- HOW TO COMPLETE THIS TASK -
Please retype the entries below exactly, only from their first line through the line containing "informasi sekolah dalam satu tempat.", leaving every picture out.

- MATERIALS PROVIDED -
^^^^^^^^^^^^^^^^
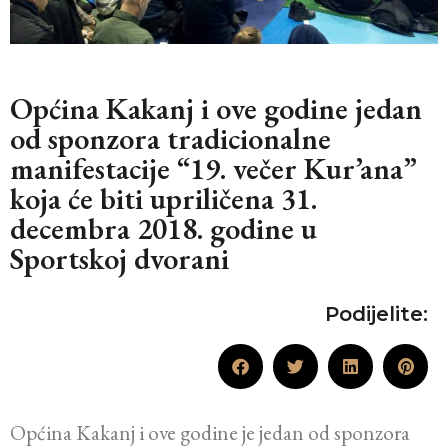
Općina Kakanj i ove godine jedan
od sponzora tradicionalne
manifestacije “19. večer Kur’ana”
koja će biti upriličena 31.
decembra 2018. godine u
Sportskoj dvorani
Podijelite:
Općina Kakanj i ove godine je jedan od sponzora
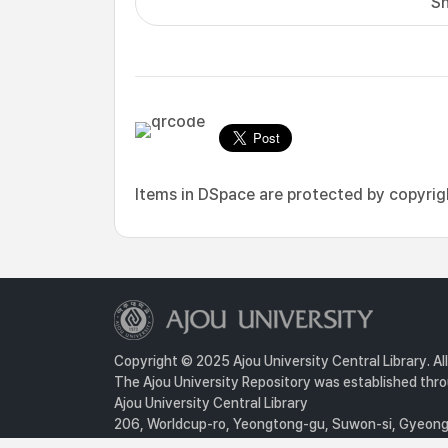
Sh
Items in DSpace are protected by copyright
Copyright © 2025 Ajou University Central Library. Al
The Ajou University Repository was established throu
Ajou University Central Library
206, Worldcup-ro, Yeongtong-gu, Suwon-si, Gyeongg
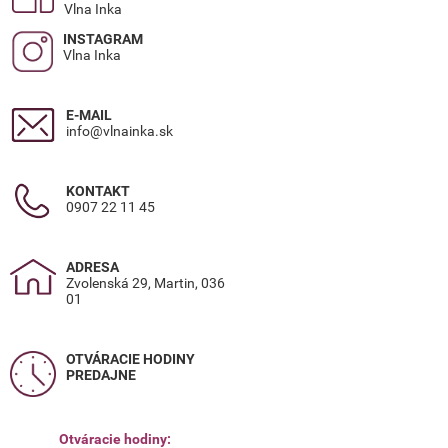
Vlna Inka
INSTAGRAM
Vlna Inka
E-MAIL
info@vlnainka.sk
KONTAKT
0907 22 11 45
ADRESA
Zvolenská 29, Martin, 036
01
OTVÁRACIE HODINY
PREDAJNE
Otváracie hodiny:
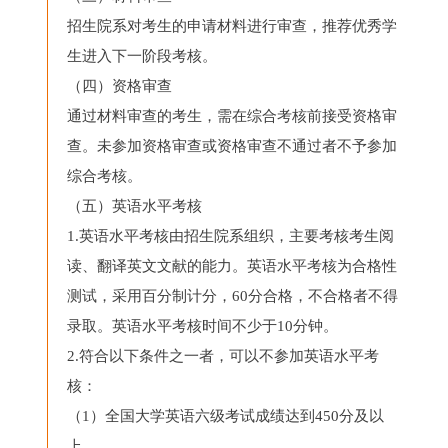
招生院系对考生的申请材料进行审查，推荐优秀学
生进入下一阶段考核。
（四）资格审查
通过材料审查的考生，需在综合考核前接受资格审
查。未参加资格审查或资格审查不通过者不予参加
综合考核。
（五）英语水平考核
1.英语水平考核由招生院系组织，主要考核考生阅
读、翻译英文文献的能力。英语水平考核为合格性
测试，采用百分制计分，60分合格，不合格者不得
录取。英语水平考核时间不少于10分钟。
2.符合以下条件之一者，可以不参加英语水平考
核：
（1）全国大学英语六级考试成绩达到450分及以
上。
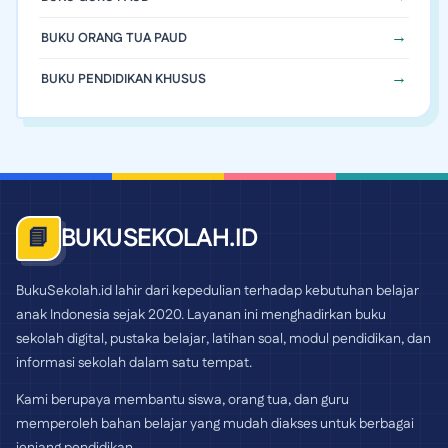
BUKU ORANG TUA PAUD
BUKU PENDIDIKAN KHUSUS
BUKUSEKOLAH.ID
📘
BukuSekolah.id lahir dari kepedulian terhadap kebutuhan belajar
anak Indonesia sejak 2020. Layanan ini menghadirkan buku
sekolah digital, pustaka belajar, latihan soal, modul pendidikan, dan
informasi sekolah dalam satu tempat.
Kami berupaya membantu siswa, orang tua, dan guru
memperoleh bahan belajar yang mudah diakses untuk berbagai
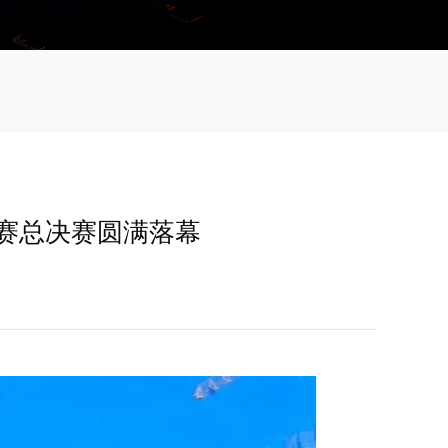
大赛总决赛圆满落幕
^^^^^^^^^^^^^^^^
- WRITTEN REPLY -
Općina Kakanj i ove godine jedan
od sponzora tradicionalne
manifestacije “19. večer Kur’ana”
koja će biti upriličena 31.
decembra 2018. godine u
Sportskoj dvorani
Podijelite:
Općina Kakanj i ove godine je jedan od sponzora
Sh
Items in DSpace are protected by copyright
Copyright © 2025 Ajou University Central Library. Al
The Ajou University Repository was established throu
Ajou University Central Library
206, Worldcup-ro, Yeongtong-gu, Suwon-si, Gyeongg
Vlna Inka
INSTAGRAM
Vlna Inka
E-MAIL
info@vlnainka.sk
KONTAKT
0907 22 11 45
ADRESA
Zvolenská 29, Martin, 036
01
OTVÁRACIE HODINY
PREDAJNE
Otváracie hodiny:
招生院系对考生的申请材料进行审查，推荐优秀学
生进入下一阶段考核。
（四）资格审查
通过材料审查的考生，需在综合考核前接受资格审
查。未参加资格审查或资格审查不通过者不予参加
综合考核。
（五）英语水平考核
1.英语水平考核由招生院系组织，主要考核考生阅
读、翻译英文文献的能力。英语水平考核为合格性
测试，采用百分制计分，60分合格，不合格者不得
录取。英语水平考核时间不少于10分钟。
2.符合以下条件之一者，可以不参加英语水平考
核：
（1）全国大学英语六级考试成绩达到450分及以
上。
BUKU ORANG TUA PAUD
BUKU PENDIDIKAN KHUSUS
BUKUSEKOLAH.ID
📘
BukuSekolah.id lahir dari kepedulian terhadap kebutuhan belajar
anak Indonesia sejak 2020. Layanan ini menghadirkan buku
sekolah digital, pustaka belajar, latihan soal, modul pendidikan, dan
informasi sekolah dalam satu tempat.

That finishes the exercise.